Barnaby Joyce is sticking to his view that every option, including military, should be on the table to resolve the North Korean missile crisis.
The acting prime minister also wants China to do more, saying it will feel the greatest economic effect should the rogue state push the button.
"If you start, when dealing with a person who is completely and utterly unreasonable ... taking out options, then they have got you on the run already," he told Sky News on Sunday.
But Labor's foreign affairs spokeswoman Penny Wong said now was a time for "responsible and sober" language.
"There is an escalation of the global threat, we need to deal with that sensibly," she told ABC television.
However, retired major general Jim Molan said Mr Joyce was "absolutely correct".

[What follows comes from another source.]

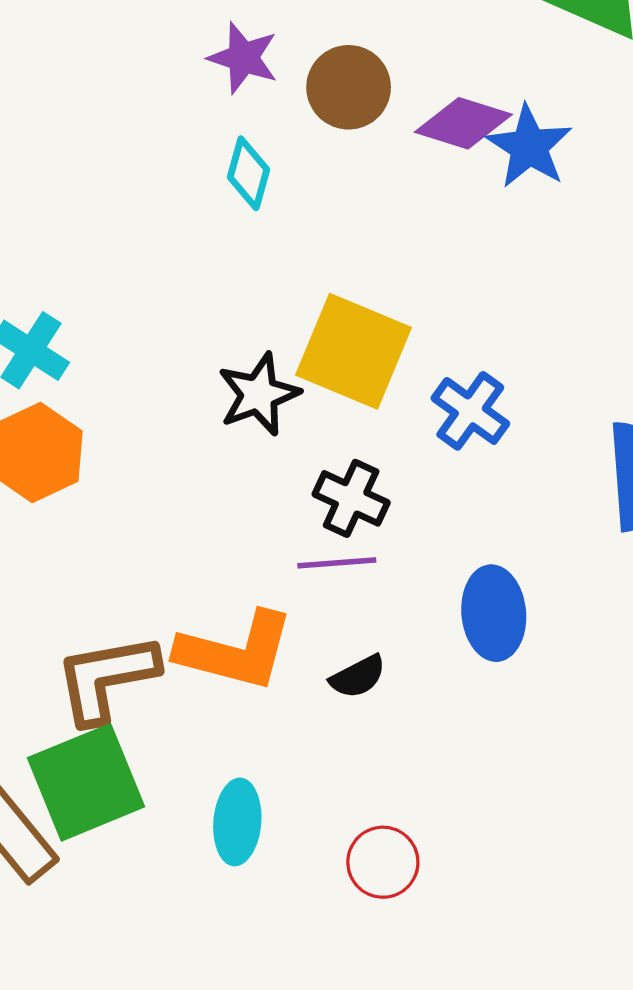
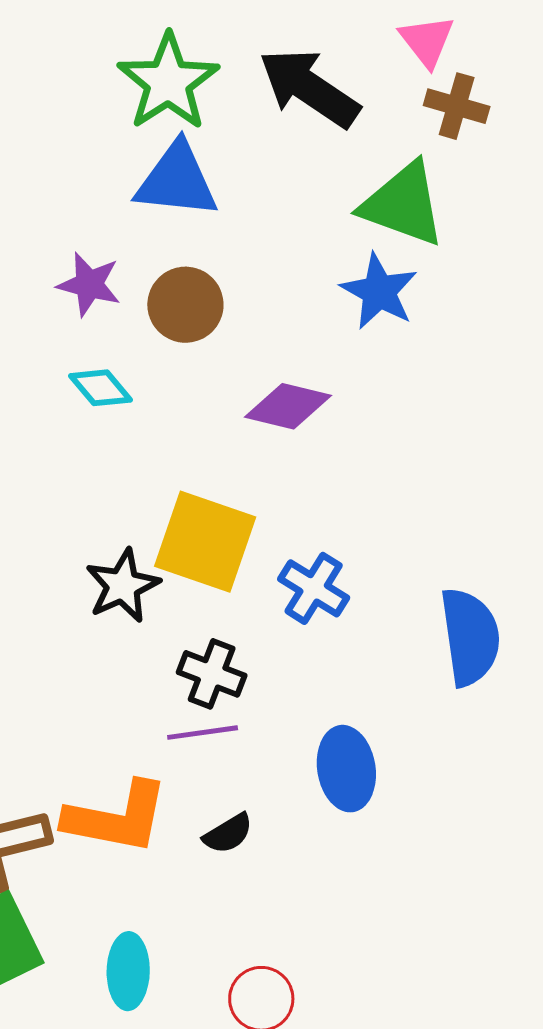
purple diamond: (463, 123) -> (288, 406), moved
blue star: (529, 147) -> (379, 291), moved
cyan diamond: (248, 173) -> (101, 388), turned -52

He said 25 years of diplomacy through three US presidents - George W Bush, Bill Clinton and Barack Obama - had produced clever words, such as 'strategic patience', and a North Korea which was on the edge of producing a usable nuclear weapon.
"I stress diplomacy should stay on the table but it should be backed up by economic sanctions and military strength," he told Sky News.
Senator Wong did agree with Mr Joyce China should be doing more to help resolve the issue but also recognised China has been engaging with North Korea and has supported UN Security Council resolutions.
"This is a global threat, it requires a response coordination and partnership amongst all major powers and regional powers," she said.
However, she was surprised North Korea wasn't addressed more at this weekend's G20 leaders meeting in Hamburg.
Mr Joyce said there was a very small chance the situation could escalate by accident or by a deliberate action into something serious and would have the greatest economic effect on China.
"We would be economically devastated too. The whole trading mechanism would shut down," he said.
Therefore it was in China's interest to deal with Pyongyang and move it off the global agenda as quickly as possible.
"Because if you buy a car you probably intend to drive the car, if you buy a gun it is probably an intention to shoot the gun and if you develop a nuclear warhead in a ballistic missile, you probably have an intention somewhere deep in your head that you might use it," he warned.